Goel Akansha, Joshi Eeshan, Kwee-Bintoro Ted, Gopal Kamakshi V, Chesky Kris, Champlin Sara, Albert Mark V
Department of Computer Science and Engineering, Biomedical Engineering, University of North Texas, Denton, Texas.
Department of Audiology and Speech-Language Pathology, University of North Texas, Denton, Texas.
J Am Acad Audiol. 2024 Oct;35(9-10):217-225. doi: 10.1055/s-0044-1791210. Epub 2024 Dec 19.
Music-induced hearing loss (MIHL) is a critical public health issue. During music instruction, students and teachers are at risk of developing hearing loss due to exposure to loud and unsafe sound levels that can exceed 100 dBA. Prevention of MIHL in music students must be a desired action of all music educators.
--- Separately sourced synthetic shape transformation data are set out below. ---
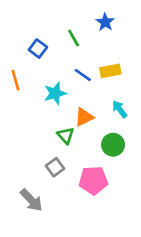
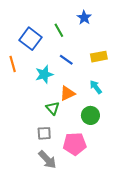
blue square: (38, 49) -> (30, 39), size x1.5
yellow rectangle: (110, 71) -> (99, 57), moved
gray square: (55, 167) -> (44, 133), turned 32
gray arrow: (31, 200) -> (47, 160), moved

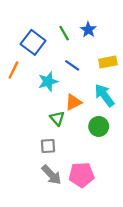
blue star: (84, 18) -> (88, 30), moved
orange line: (13, 64) -> (13, 70), turned 42
cyan arrow: (96, 87) -> (104, 95), size x1.5
pink pentagon: (75, 144) -> (81, 175), moved

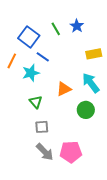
blue line: (72, 65) -> (43, 57), moved
cyan star: (48, 82) -> (31, 73), moved
green triangle: (57, 118) -> (36, 102), moved

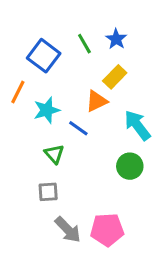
yellow rectangle: (94, 54) -> (115, 77), moved, turned -35
blue line: (43, 57) -> (78, 128), moved
orange triangle: (64, 89) -> (97, 101), moved
gray square: (42, 127) -> (48, 192), moved

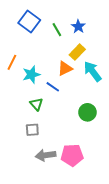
blue square: (44, 56) -> (29, 21), moved
cyan arrow: (137, 125) -> (93, 71), moved
gray arrow: (68, 230) -> (46, 155), turned 126

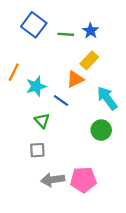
green line: (57, 30) -> (66, 34), turned -56
cyan arrow: (93, 71) -> (107, 98), moved

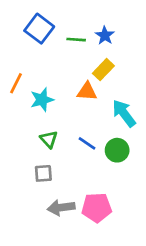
orange triangle: (75, 79) -> (87, 91), turned 30
blue line: (61, 100) -> (87, 143), moved

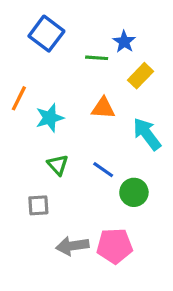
green line: (76, 40) -> (97, 58), moved
yellow rectangle: (103, 70) -> (140, 76), moved
green circle: (117, 150) -> (134, 192), moved
gray square: (43, 173) -> (38, 205), moved

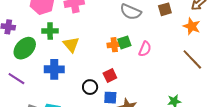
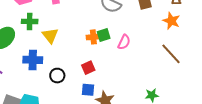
black circle: (90, 87) -> (57, 76), moved

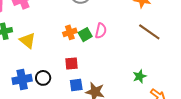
green square: (104, 35) -> (85, 35), moved
blue cross: (33, 60) -> (22, 79), moved
red square: (88, 68) -> (72, 63), turned 32

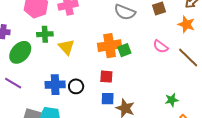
pink semicircle: (101, 31) -> (161, 46), moved, turned 105
orange cross: (70, 32) -> (110, 46), size x1.6

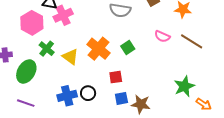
green cross: (45, 34) -> (47, 49), turned -35
orange cross: (110, 46) -> (98, 49), moved, turned -30
green star: (172, 100) -> (184, 86), size x1.5

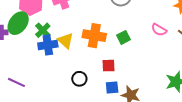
orange cross: (98, 49) -> (94, 36), turned -35
green ellipse: (26, 72) -> (18, 23), moved
blue cross: (67, 96) -> (48, 45), moved

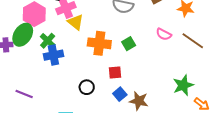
yellow triangle: (66, 41) -> (76, 22), moved
blue square: (112, 87) -> (120, 94), turned -32

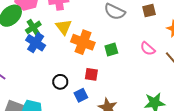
yellow triangle: (76, 22) -> (64, 27), moved
blue cross: (53, 55) -> (36, 43), turned 30
blue square: (120, 94) -> (81, 95), moved

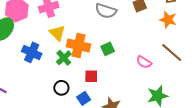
green cross: (33, 27) -> (64, 58), moved
pink semicircle: (148, 49) -> (144, 62), moved

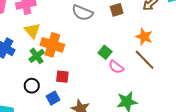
orange star: (168, 20) -> (144, 37), moved
green square: (108, 49) -> (105, 52), moved, turned -32

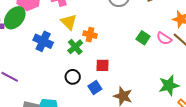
orange cross: (52, 45) -> (90, 35), size x0.6
pink semicircle: (116, 67) -> (164, 38), moved

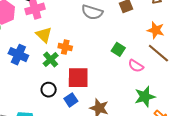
pink semicircle: (164, 38) -> (136, 66), moved
red square: (103, 65) -> (78, 78), size x1.6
To promote deliberate changes in music instruction and encourage more moderate sound creation and exposure during music education, it is essential to equip the instructors with live dynamic tools to monitor the overall sound intensities during music instruction. Equally important data to convey to the instructors are information regarding the intensity and duration of sounds at specific frequency regions in the music they are generating. Unfortunately, there are no feasible techniques to track cumulative live music exposures at various frequencies nor are there any guidelines for safe music exposure.
We created a visually appealing, user-friendly dashboard prototype system to display the accumulated time and intensity of sound exposure during live classes/rehearsals categorized into three frequency ranges. These visuals can be easily understood at a glance allowing musicians and instructors to make informed decisions about how to play music safely.
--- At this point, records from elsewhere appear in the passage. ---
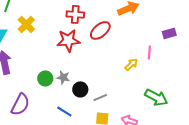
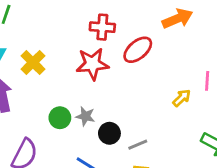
yellow cross: (26, 24) -> (33, 62), moved

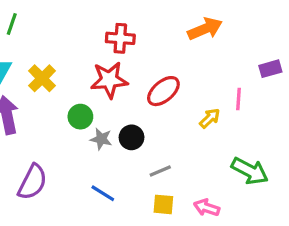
red ellipse: (138, 50) -> (163, 91), moved
green circle: (60, 118) -> (80, 117), moved
black circle: (109, 133) -> (132, 137), moved

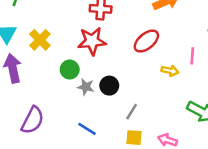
red ellipse: (163, 91) -> (146, 41), moved
yellow arrow: (210, 118) -> (170, 71), turned 56
gray line: (160, 171) -> (132, 112), turned -35

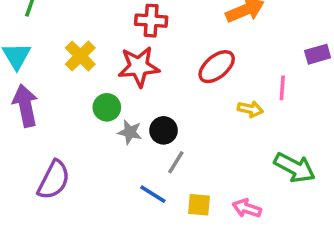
yellow cross: (40, 40) -> (80, 56), moved
gray line: (132, 112) -> (176, 162), moved
blue line: (87, 129) -> (153, 194), moved

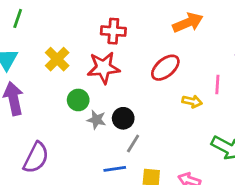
blue line: (153, 194) -> (115, 169), turned -40

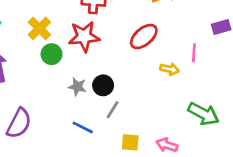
green circle: (78, 100) -> (52, 54), moved
blue line: (115, 169) -> (83, 127), moved, turned 35

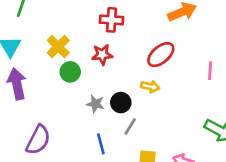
red star: (84, 36) -> (102, 55), size x0.7
yellow arrow: (170, 69) -> (150, 87), moved
blue line: (83, 127) -> (101, 144), turned 48

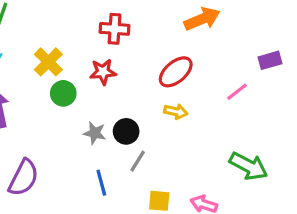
pink line: (210, 71) -> (237, 92), turned 48
yellow arrow: (150, 87) -> (176, 112), moved

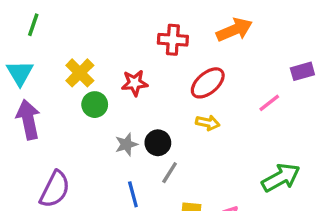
red cross: (115, 29) -> (173, 40), moved
gray star: (95, 133) -> (126, 144), turned -30
green arrow: (248, 166) -> (281, 178), turned -57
The dashboard included a collection of circular dial graphs that displayed in real time the accumulated sound exposure in the instructor's selected frequency range and showed the percentage of the maximum daily sound exposure based on the National Institute for Occupational Safety and Health Standards (NIOSH, 1998). Although NIOSH standards are not widely applied for music exposure, we propose that these standards can be used to provide initial guidelines to develop critical levels of music exposure. Additionally, the dashboard included a color-coded equalizer that displayed the instantaneous frequency distribution of sounds to indicate if sound levels at specific frequencies were too high even for short-term exposure.
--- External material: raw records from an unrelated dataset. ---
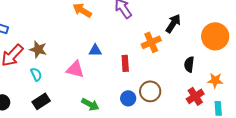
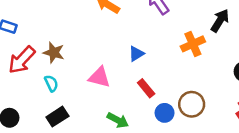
blue triangle: (95, 50) -> (136, 54), moved, turned -32
red rectangle: (125, 63) -> (146, 88), moved, turned -35

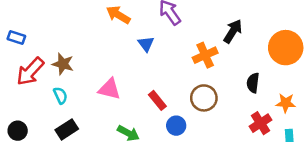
blue triangle: (136, 54) -> (146, 44), moved, turned -35
brown circle: (192, 104) -> (204, 98), moved

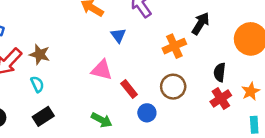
pink triangle: (109, 89) -> (102, 70), moved
orange star: (286, 103) -> (251, 91), turned -30
red cross: (261, 123) -> (221, 99), moved

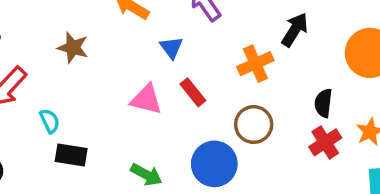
brown star: (40, 54) -> (73, 48), moved
red rectangle: (129, 89) -> (193, 92), moved
blue circle: (147, 113) -> (214, 164), size x1.6
black rectangle: (43, 116) -> (71, 155), moved, turned 42

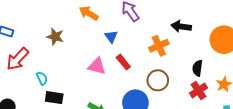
black arrow: (295, 30) -> (181, 26), turned -114

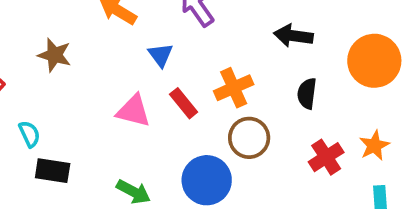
orange cross: (159, 46) -> (234, 88), moved
black semicircle: (197, 68) -> (307, 94), moved

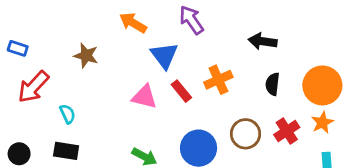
blue triangle: (160, 55) -> (164, 56), size x1.5
orange circle: (374, 61) -> (322, 85), moved
brown circle: (249, 138) -> (245, 134), moved
black rectangle: (53, 171) -> (66, 151), moved

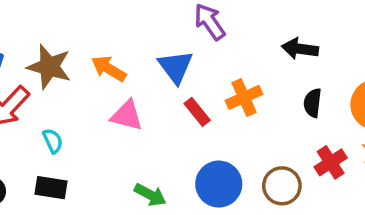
orange arrow: (133, 23) -> (109, 69), moved
brown star: (86, 56) -> (49, 67), moved, size x1.4
pink triangle: (144, 97) -> (127, 115), moved
brown circle: (245, 134) -> (282, 186), moved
Less expensive than existing technology and more convenient to use, this dashboard will enable music instructors to make informed decisions on how to best adapt their teaching approaches to protect the hearing health of their students.
音乐性听力损失(MIHL)是一个关键的公共卫生问题。在音乐教学过程中,学生和教师由于暴露于超过100分贝A的响亮且不安全的声音水平而有患听力损失的风险。预防音乐专业学生的音乐性听力损失必须是所有音乐教育工作者期望采取的行动。
为了促进音乐教学中的有意改变,并鼓励在音乐教育过程中进行更适度的声音创作和接触,至关重要的是为教师配备实时动态工具,以监测音乐教学过程中的总体声音强度。同样重要的是要向教师传达有关他们所创作音乐中特定频率区域声音的强度和持续时间的信息。不幸的是,目前没有可行的技术来跟踪不同频率下累积的现场音乐接触情况,也没有安全音乐接触的指导方针。
我们创建了一个视觉上吸引人、用户友好的仪表板原型系统,以显示现场课程/排练期间分为三个频率范围的声音接触累积时间和强度。这些可视化内容一目了然,便于音乐家和教师就如何安全地演奏音乐做出明智的决定。
该仪表板包括一组圆形刻度盘图表,实时显示教师所选频率范围内的累积声音接触情况,并根据美国国家职业安全与健康研究所标准(NIOSH,1998)显示每日最大声音接触的百分比。尽管NIOSH标准并未广泛应用于音乐接触,但我们建议这些标准可用于提供初步指导方针,以制定关键的音乐接触水平。此外,仪表板还包括一个彩色编码的均衡器,显示声音的瞬时频率分布,以表明即使是短期接触,特定频率的声音水平是否过高。
该仪表板比现有技术成本更低且使用更方便,将使音乐教师能够就是否以及如何最好地调整教学方法以保护学生的听力健康做出明智的决定。